■ **TRY IT**: Exact reproduction of every record is required, and pictures are to be excluded.

[Saved data entries]
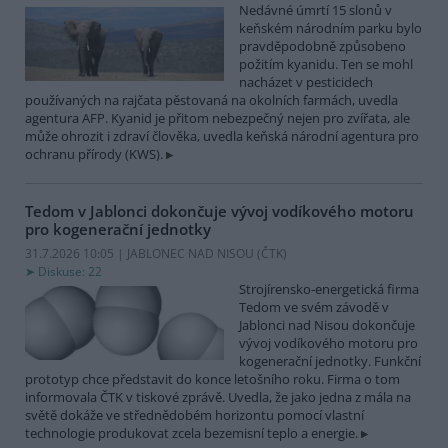
Nedávné úmrtí 15 slonů v
keňském národním parku bylo
pravděpodobně způsobeno
požitím kyanidu. Ten se mohl
nacházet v pesticidech
používaných na rajčata pěstovaná na okolních farmách, uvedla
agentura AFP. Kyanid je přitom nebezpečný nejen pro zvířata, ale
může ohrozit i zdraví člověka, uvedla keňská národní agentura pro
ochranu přírody (KWS).
Tedom v Jablonci dokončuje vývoj vodíkového motoru
pro kogenerační jednotky
31.7.2026 10:05 | JABLONEC NAD NISOU (
ČTK
)
Diskuse: 22
Strojírensko-energetická firma
Tedom ve svém závodě v
Jablonci nad Nisou dokončuje
vývoj vodíkového motoru pro
kogenerační jednotky. Funkční
prototyp chce představit do konce letošního roku. Firma o tom
informovala ČTK v tiskové zprávě. Uvedla, že jako jedna z mála na
světě dokáže ve střednědobém horizontu pomocí vlastní
technologie produkovat zcela bezemisní teplo a energie.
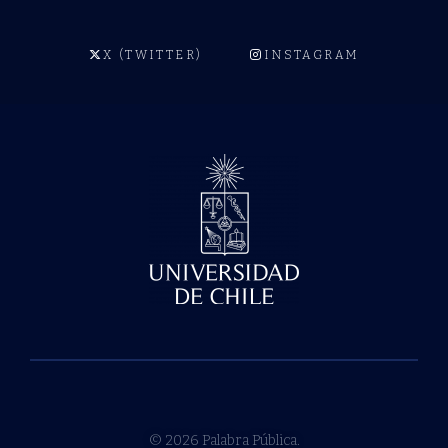
X (TWITTER)
INSTAGRAM
© 2026 Palabra Pública.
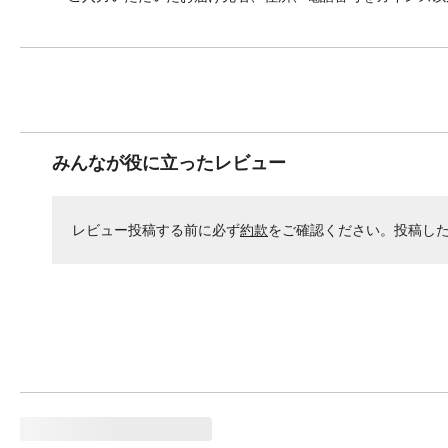
みんなが役に立ったレビュー
レビュー投稿する前に必ず
約款
をご確認ください。投稿し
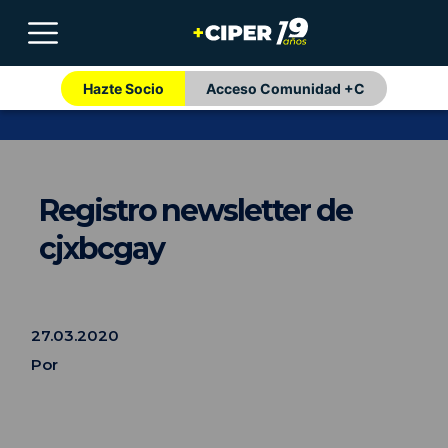
Hazte Socio
Acceso Comunidad +C
Registro newsletter de
cjxbcgay
27.03.2020
Por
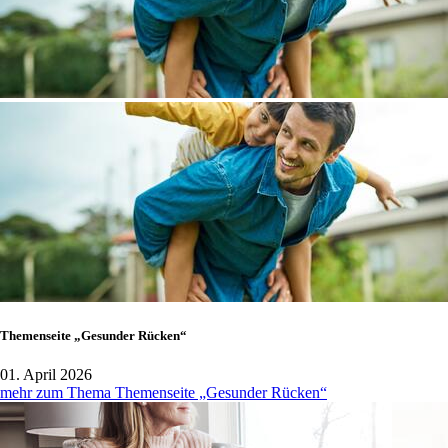
Themenseite „Gesunder Rücken“
01. April 2026
mehr zum Thema Themenseite „Gesunder Rücken“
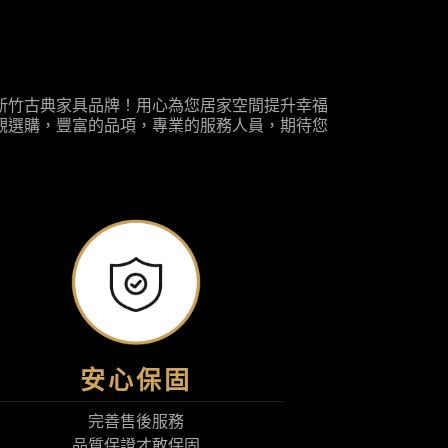
新竹古典家具品牌！用心為您居家空間提升幸福
觀選購，豐富的品項，專業的服務人員，期待您
安心保固
完善售後服務
品質保證才敢保固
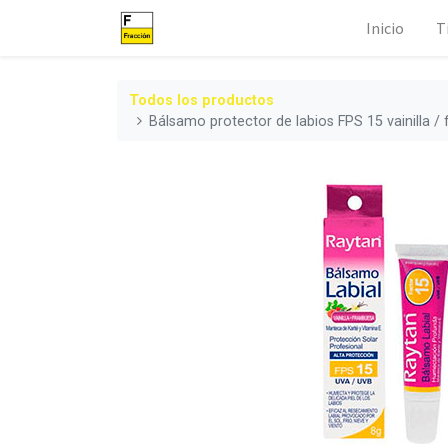
Inicio
T
Todos los productos
Bálsamo protector de labios FPS 15 vainilla /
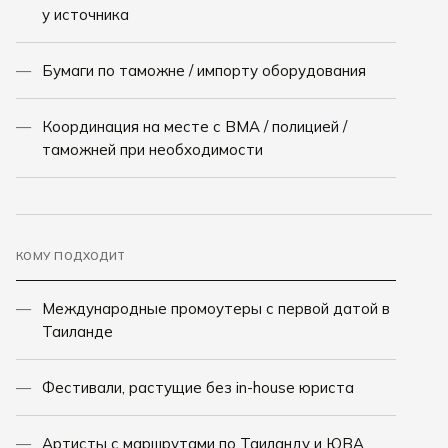
у источника
Бумаги по таможне / импорту оборудования
Координация на месте с BMA / полицией /
таможней при необходимости
КОМУ ПОДХОДИТ
Международные промоутеры с первой датой в
Таиланде
Фестивали, растущие без in-house юриста
Артисты с маршрутами по Таиланду и ЮВА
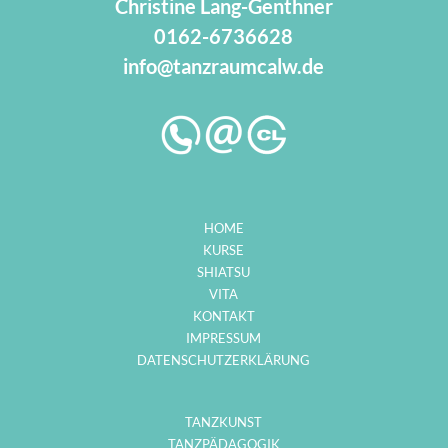
Christine Lang-Genthner
0162-6736628
info@tanzraumcalw.de
HOME
KURSE
SHIATSU
VITA
KONTAKT
IMPRESSUM
DATENSCHUTZERKLÄRUNG
TANZKUNST
TANZPÄDAGOGIK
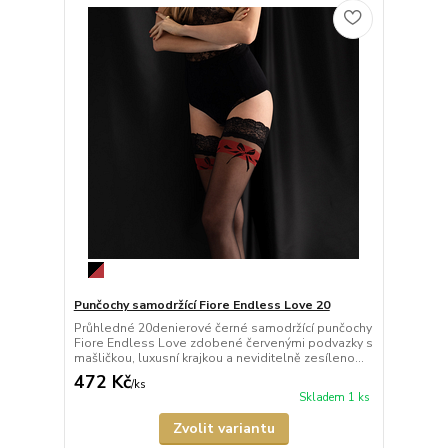
Punčochy samodržící Fiore Endless Love 20
Průhledné 20denierové černé samodržící punčochy
Fiore Endless Love zdobené červenými podvazky s
mašličkou, luxusní krajkou a neviditelně zesíleno...
472 Kč
/
ks
Skladem 1 ks
Zvolit variantu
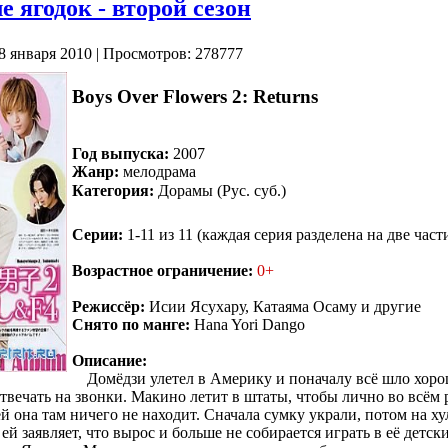
 ягодок - второй сезон
8 января 2010 | Просмотров: 278777
Boys Over Flowers 2: Returns
Год выпуска:
2007
Жанр:
мелодрама
Категория:
Дорамы (Рус. суб.)
Серии:
1-11 из 11 (каждая серия разделена на две част
Возрастное ограничение:
0+
Режиссёр:
Исии Ясухару, Катаяма Осаму и другие
Снято по манге:
Hana Yori Dango
Описание:
Домёдзи улетел в Америку и поначалу всё шло хоро
отвечать на звонки. Макино летит в штаты, чтобы лично во всём 
 она там ничего не находит. Сначала сумку украли, потом на ху
ей заявляет, что вырос и больше не собирается играть в её детск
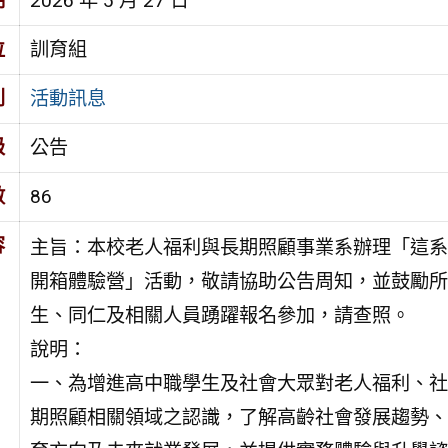
期
2026 年 5 月 27 日
位
訓育組
別
活動訊息
級
公告
數
86
容
主旨：本校老人福利與長期照顧事業系辦理「這系
開箱體驗營」活動，敬請協助公告周知，並鼓勵所
生、同仁及相關人員踴躍報名參加，請查照。
說明：
一、為增進高中職學生及社會大眾對老人福利、社
期照顧相關領域之認識，了解高齡社會發展趨勢、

■ **SOLUTION**:
Nedávné úmrtí 15 slonů v
keňském národním parku bylo
pravděpodobně způsobeno
požitím kyanidu. Ten se mohl
nacházet v pesticidech
používaných na rajčata pěstovaná na okolních farmách, uvedla
agentura AFP. Kyanid je přitom nebezpečný nejen pro zvířata, ale
může ohrozit i zdraví člověka, uvedla keňská národní agentura pro
ochranu přírody (KWS).
Tedom v Jablonci dokončuje vývoj vodíkového motoru
pro kogenerační jednotky
31.7.2026 10:05 | JABLONEC NAD NISOU (
ČTK
)
Diskuse: 22
Strojírensko-energetická firma
Tedom ve svém závodě v
Jablonci nad Nisou dokončuje
vývoj vodíkového motoru pro
kogenerační jednotky. Funkční
prototyp chce představit do konce letošního roku. Firma o tom
informovala ČTK v tiskové zprávě. Uvedla, že jako jedna z mála na
světě dokáže ve střednědobém horizontu pomocí vlastní
technologie produkovat zcela bezemisní teplo a energie.
X (TWITTER)
INSTAGRAM
© 2026 Palabra Pública.
みんなが役に立ったレビュー
レビュー投稿する前に必ず
約款
をご確認ください。投稿し
Hazte Socio
Acceso Comunidad +C
Registro newsletter de
cjxbcgay
27.03.2020
Por
Themenseite „Gesunder Rücken“
01. April 2026
mehr zum Thema Themenseite „Gesunder Rücken“
新竹古典家具品牌！用心為您居家空間提升幸福
觀選購，豐富的品項，專業的服務人員，期待您
安心保固
完善售後服務
品質保證才敢保固
Inicio
T
Todos los productos
Bálsamo protector de labios FPS 15 vainilla /
у источника
Бумаги по таможне / импорту оборудования
Координация на месте с BMA / полицией /
таможней при необходимости
КОМУ ПОДХОДИТ
Международные промоутеры с первой датой в
Таиланде
Фестивали, растущие без in-house юриста
Артисты с маршрутами по Таиланду и ЮВА
Christine Lang-Genthner
0162-6736628
info@tanzraumcalw.de
HOME
KURSE
SHIATSU
VITA
KONTAKT
IMPRESSUM
DATENSCHUTZERKLÄRUNG
TANZKUNST
TANZPÄDAGOGIK
Punčochy samodržící Fiore Endless Love 20
Průhledné 20denierové černé samodržící punčochy
Fiore Endless Love zdobené červenými podvazky s
mašličkou, luxusní krajkou a neviditelně zesíleno...
472 Kč
/
ks
Skladem 1 ks
Zvolit variantu
 ягодок - второй сезон
8 января 2010 | Просмотров: 278777
Boys Over Flowers 2: Returns
Год выпуска:
2007
Жанр:
мелодрама
Категория:
Дорамы (Рус. суб.)
Серии:
1-11 из 11 (каждая серия разделена на две част
Возрастное ограничение:
0+
Режиссёр:
Исии Ясухару, Катаяма Осаму и другие
Снято по манге:
Hana Yori Dango
Описание:
Домёдзи улетел в Америку и поначалу всё шло хоро
отвечать на звонки. Макино летит в штаты, чтобы лично во всём 
 она там ничего не находит. Сначала сумку украли, потом на ху
ей заявляет, что вырос и больше не собирается играть в её детск
期
2026 年 5 月 27 日
位
訓育組
別
活動訊息
級
公告
數
86
容
主旨：本校老人福利與長期照顧事業系辦理「這系
開箱體驗營」活動，敬請協助公告周知，並鼓勵所
生、同仁及相關人員踴躍報名參加，請查照。
說明：
一、為增進高中職學生及社會大眾對老人福利、社
期照顧相關領域之認識，了解高齡社會發展趨勢、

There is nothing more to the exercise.